─── Source data ───

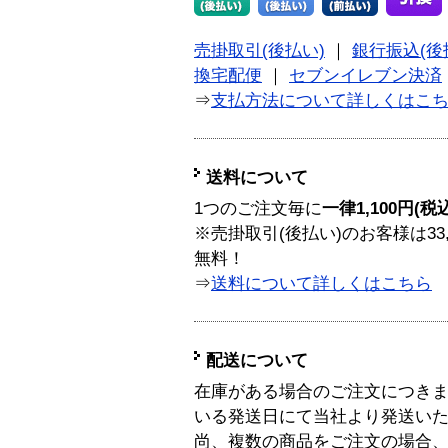
売掛取引(後払い)
｜
銀行振込(後
換宅配便
｜
セブンイレブン決済
⇒
支払方法について詳しくはこ
送料について
1つのご注文毎に
一律1,100円(税
※売掛取引(後払い)のお客様は33
無料！
⇒
送料について詳しくはこちら
配送について
在庫がある場合のご注文につき
いる発送日にて当社より発送い
尚、複数の商品をご注文の場合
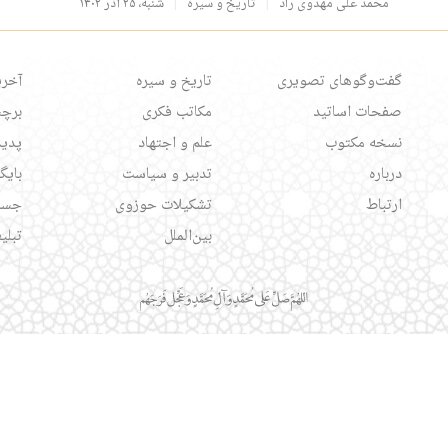
محمد علی مهدوی راد
تاریخ و سیره
شنبه، ۲۵ آذر ۱۴۰۲
گفت‌وگوهای تصویری
تاریخ و سیره
آخری
صفحات اساتید
مکاتب فکری
برچس
نسخه مکتوب
علم و اجتهاد
پدید
درباره
تدبیر و سیاست
بایگ
ارتباط
تشکیلات حوزوی
جست
بین‌الملل
تبلی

───

The problem:
Starting at the line that contains "在庫がある場合のご注文につき" and ending at the final line of the data, reproduce each line exactly. Pictures stay out of the copy.

Response:
在庫がある場合のご注文につき
いる発送日にて当社より発送い
尚、複数の商品をご注文の場合
محمد علی مهدوی راد
تاریخ و سیره
شنبه، ۲۵ آذر ۱۴۰۲
گفت‌وگوهای تصویری
تاریخ و سیره
آخری
صفحات اساتید
مکاتب فکری
برچس
نسخه مکتوب
علم و اجتهاد
پدید
درباره
تدبیر و سیاست
بایگ
ارتباط
تشکیلات حوزوی
جست
بین‌الملل
تبلی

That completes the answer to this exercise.